[Information supplied — start]
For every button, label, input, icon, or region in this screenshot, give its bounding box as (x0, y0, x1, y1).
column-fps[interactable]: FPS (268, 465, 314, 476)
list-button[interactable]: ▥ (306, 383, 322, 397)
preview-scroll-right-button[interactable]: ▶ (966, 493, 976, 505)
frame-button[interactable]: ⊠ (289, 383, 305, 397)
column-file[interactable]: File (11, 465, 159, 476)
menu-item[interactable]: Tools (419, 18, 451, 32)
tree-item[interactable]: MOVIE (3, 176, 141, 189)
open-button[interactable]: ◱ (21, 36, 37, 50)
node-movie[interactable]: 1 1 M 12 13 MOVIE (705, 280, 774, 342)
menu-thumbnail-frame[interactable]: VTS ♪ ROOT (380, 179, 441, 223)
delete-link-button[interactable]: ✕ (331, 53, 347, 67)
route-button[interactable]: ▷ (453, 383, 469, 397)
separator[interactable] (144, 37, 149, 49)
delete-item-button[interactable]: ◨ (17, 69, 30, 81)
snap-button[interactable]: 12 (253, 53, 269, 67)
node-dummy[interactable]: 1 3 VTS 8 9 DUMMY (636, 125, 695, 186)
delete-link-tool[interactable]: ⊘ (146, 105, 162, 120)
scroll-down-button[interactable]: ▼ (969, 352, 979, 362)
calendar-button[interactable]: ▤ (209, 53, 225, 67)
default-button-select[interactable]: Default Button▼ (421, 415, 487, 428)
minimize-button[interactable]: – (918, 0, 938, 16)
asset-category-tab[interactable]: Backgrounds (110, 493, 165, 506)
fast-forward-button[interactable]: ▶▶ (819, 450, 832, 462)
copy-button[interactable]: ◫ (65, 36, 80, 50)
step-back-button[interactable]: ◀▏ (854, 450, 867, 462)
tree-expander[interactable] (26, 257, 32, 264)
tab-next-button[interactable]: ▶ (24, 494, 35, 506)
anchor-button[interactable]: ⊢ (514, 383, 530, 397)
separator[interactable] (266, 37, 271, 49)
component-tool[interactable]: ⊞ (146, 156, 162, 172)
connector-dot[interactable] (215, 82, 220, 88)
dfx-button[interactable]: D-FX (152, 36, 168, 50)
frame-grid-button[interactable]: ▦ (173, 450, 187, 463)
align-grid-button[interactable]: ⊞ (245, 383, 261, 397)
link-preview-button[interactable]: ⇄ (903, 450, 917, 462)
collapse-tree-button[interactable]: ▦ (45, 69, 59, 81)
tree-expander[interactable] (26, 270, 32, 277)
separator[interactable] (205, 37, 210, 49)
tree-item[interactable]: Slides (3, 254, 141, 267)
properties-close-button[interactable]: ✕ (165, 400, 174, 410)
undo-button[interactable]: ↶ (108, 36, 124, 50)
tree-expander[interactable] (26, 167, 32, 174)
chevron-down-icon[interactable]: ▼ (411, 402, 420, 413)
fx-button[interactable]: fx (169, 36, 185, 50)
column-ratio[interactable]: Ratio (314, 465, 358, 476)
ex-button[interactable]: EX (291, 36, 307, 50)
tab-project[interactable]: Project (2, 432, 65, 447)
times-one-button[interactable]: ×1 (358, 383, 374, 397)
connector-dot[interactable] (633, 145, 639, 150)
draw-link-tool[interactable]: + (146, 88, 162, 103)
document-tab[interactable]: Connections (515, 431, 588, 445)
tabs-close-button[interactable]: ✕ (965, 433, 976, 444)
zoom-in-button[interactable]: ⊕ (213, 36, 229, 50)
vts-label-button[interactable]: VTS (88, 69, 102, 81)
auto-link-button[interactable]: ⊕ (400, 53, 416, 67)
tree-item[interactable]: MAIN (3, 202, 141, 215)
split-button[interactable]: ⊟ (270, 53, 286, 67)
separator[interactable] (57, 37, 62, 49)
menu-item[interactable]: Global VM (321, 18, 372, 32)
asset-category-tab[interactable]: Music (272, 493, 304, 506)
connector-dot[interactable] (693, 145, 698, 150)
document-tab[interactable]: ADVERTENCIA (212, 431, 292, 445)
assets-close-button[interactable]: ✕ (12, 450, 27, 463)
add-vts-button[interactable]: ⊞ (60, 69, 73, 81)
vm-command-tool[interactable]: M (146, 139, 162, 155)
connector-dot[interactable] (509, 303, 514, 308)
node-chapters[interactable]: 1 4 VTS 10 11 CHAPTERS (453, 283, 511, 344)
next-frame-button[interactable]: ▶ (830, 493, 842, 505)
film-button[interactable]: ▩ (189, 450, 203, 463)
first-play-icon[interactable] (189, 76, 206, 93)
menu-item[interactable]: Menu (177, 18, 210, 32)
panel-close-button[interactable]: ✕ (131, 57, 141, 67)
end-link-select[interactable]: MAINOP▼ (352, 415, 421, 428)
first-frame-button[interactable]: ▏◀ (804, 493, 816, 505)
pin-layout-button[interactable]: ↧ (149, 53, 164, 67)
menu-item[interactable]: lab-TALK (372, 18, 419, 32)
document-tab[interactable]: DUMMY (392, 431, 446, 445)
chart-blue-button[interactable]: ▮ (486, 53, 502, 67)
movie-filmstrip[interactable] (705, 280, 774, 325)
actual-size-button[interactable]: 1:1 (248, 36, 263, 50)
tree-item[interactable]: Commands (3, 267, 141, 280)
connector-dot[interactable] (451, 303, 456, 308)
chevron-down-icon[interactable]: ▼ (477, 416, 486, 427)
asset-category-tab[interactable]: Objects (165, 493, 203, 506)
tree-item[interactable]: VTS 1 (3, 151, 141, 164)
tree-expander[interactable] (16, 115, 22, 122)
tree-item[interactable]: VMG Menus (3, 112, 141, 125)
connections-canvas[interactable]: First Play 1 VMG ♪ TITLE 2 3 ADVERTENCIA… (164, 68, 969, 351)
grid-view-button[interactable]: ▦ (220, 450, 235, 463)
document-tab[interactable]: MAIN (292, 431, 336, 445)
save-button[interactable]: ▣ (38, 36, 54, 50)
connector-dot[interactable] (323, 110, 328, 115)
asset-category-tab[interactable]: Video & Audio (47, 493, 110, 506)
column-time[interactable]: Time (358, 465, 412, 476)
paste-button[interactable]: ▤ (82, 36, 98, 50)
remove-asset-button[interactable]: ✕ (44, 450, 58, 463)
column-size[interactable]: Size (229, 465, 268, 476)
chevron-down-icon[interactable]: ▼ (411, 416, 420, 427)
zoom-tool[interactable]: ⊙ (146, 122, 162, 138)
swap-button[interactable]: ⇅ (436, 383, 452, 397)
[Information supplied — finish]
# Work task
Would you mind giving all the records again exactly?

# Answer below
For every button, label, input, icon, or region in this screenshot, give its bounding box as (x0, y0, x1, y1).
column-fps[interactable]: FPS (268, 465, 314, 476)
list-button[interactable]: ▥ (306, 383, 322, 397)
preview-scroll-right-button[interactable]: ▶ (966, 493, 976, 505)
frame-button[interactable]: ⊠ (289, 383, 305, 397)
column-file[interactable]: File (11, 465, 159, 476)
menu-item[interactable]: Tools (419, 18, 451, 32)
tree-item[interactable]: MOVIE (3, 176, 141, 189)
open-button[interactable]: ◱ (21, 36, 37, 50)
node-movie[interactable]: 1 1 M 12 13 MOVIE (705, 280, 774, 342)
menu-thumbnail-frame[interactable]: VTS ♪ ROOT (380, 179, 441, 223)
delete-link-button[interactable]: ✕ (331, 53, 347, 67)
route-button[interactable]: ▷ (453, 383, 469, 397)
separator[interactable] (144, 37, 149, 49)
delete-item-button[interactable]: ◨ (17, 69, 30, 81)
snap-button[interactable]: 12 (253, 53, 269, 67)
node-dummy[interactable]: 1 3 VTS 8 9 DUMMY (636, 125, 695, 186)
delete-link-tool[interactable]: ⊘ (146, 105, 162, 120)
scroll-down-button[interactable]: ▼ (969, 352, 979, 362)
calendar-button[interactable]: ▤ (209, 53, 225, 67)
default-button-select[interactable]: Default Button▼ (421, 415, 487, 428)
minimize-button[interactable]: – (918, 0, 938, 16)
asset-category-tab[interactable]: Backgrounds (110, 493, 165, 506)
fast-forward-button[interactable]: ▶▶ (819, 450, 832, 462)
copy-button[interactable]: ◫ (65, 36, 80, 50)
step-back-button[interactable]: ◀▏ (854, 450, 867, 462)
tree-expander[interactable] (26, 257, 32, 264)
tab-next-button[interactable]: ▶ (24, 494, 35, 506)
anchor-button[interactable]: ⊢ (514, 383, 530, 397)
separator[interactable] (266, 37, 271, 49)
component-tool[interactable]: ⊞ (146, 156, 162, 172)
connector-dot[interactable] (215, 82, 220, 88)
dfx-button[interactable]: D-FX (152, 36, 168, 50)
frame-grid-button[interactable]: ▦ (173, 450, 187, 463)
align-grid-button[interactable]: ⊞ (245, 383, 261, 397)
link-preview-button[interactable]: ⇄ (903, 450, 917, 462)
collapse-tree-button[interactable]: ▦ (45, 69, 59, 81)
tree-expander[interactable] (26, 270, 32, 277)
separator[interactable] (205, 37, 210, 49)
tree-item[interactable]: Slides (3, 254, 141, 267)
properties-close-button[interactable]: ✕ (165, 400, 174, 410)
undo-button[interactable]: ↶ (108, 36, 124, 50)
tree-expander[interactable] (26, 167, 32, 174)
chevron-down-icon[interactable]: ▼ (411, 402, 420, 413)
fx-button[interactable]: fx (169, 36, 185, 50)
column-ratio[interactable]: Ratio (314, 465, 358, 476)
ex-button[interactable]: EX (291, 36, 307, 50)
tab-project[interactable]: Project (2, 432, 65, 447)
times-one-button[interactable]: ×1 (358, 383, 374, 397)
connector-dot[interactable] (633, 145, 639, 150)
draw-link-tool[interactable]: + (146, 88, 162, 103)
document-tab[interactable]: Connections (515, 431, 588, 445)
tabs-close-button[interactable]: ✕ (965, 433, 976, 444)
zoom-in-button[interactable]: ⊕ (213, 36, 229, 50)
vts-label-button[interactable]: VTS (88, 69, 102, 81)
auto-link-button[interactable]: ⊕ (400, 53, 416, 67)
tree-item[interactable]: MAIN (3, 202, 141, 215)
split-button[interactable]: ⊟ (270, 53, 286, 67)
separator[interactable] (57, 37, 62, 49)
menu-item[interactable]: Global VM (321, 18, 372, 32)
asset-category-tab[interactable]: Music (272, 493, 304, 506)
connector-dot[interactable] (693, 145, 698, 150)
document-tab[interactable]: ADVERTENCIA (212, 431, 292, 445)
assets-close-button[interactable]: ✕ (12, 450, 27, 463)
add-vts-button[interactable]: ⊞ (60, 69, 73, 81)
vm-command-tool[interactable]: M (146, 139, 162, 155)
connector-dot[interactable] (509, 303, 514, 308)
node-chapters[interactable]: 1 4 VTS 10 11 CHAPTERS (453, 283, 511, 344)
next-frame-button[interactable]: ▶ (830, 493, 842, 505)
film-button[interactable]: ▩ (189, 450, 203, 463)
first-play-icon[interactable] (189, 76, 206, 93)
menu-item[interactable]: Menu (177, 18, 210, 32)
panel-close-button[interactable]: ✕ (131, 57, 141, 67)
end-link-select[interactable]: MAINOP▼ (352, 415, 421, 428)
first-frame-button[interactable]: ▏◀ (804, 493, 816, 505)
pin-layout-button[interactable]: ↧ (149, 53, 164, 67)
menu-item[interactable]: lab-TALK (372, 18, 419, 32)
document-tab[interactable]: DUMMY (392, 431, 446, 445)
chart-blue-button[interactable]: ▮ (486, 53, 502, 67)
movie-filmstrip[interactable] (705, 280, 774, 325)
actual-size-button[interactable]: 1:1 (248, 36, 263, 50)
tree-item[interactable]: Commands (3, 267, 141, 280)
connector-dot[interactable] (451, 303, 456, 308)
chevron-down-icon[interactable]: ▼ (477, 416, 486, 427)
asset-category-tab[interactable]: Objects (165, 493, 203, 506)
tree-item[interactable]: VTS 1 (3, 151, 141, 164)
tree-expander[interactable] (16, 115, 22, 122)
tree-item[interactable]: VMG Menus (3, 112, 141, 125)
connections-canvas[interactable]: First Play 1 VMG ♪ TITLE 2 3 ADVERTENCIA… (164, 68, 969, 351)
grid-view-button[interactable]: ▦ (220, 450, 235, 463)
document-tab[interactable]: MAIN (292, 431, 336, 445)
save-button[interactable]: ▣ (38, 36, 54, 50)
connector-dot[interactable] (323, 110, 328, 115)
asset-category-tab[interactable]: Video & Audio (47, 493, 110, 506)
column-time[interactable]: Time (358, 465, 412, 476)
paste-button[interactable]: ▤ (82, 36, 98, 50)
remove-asset-button[interactable]: ✕ (44, 450, 58, 463)
column-size[interactable]: Size (229, 465, 268, 476)
chevron-down-icon[interactable]: ▼ (411, 416, 420, 427)
zoom-tool[interactable]: ⊙ (146, 122, 162, 138)
swap-button[interactable]: ⇅ (436, 383, 452, 397)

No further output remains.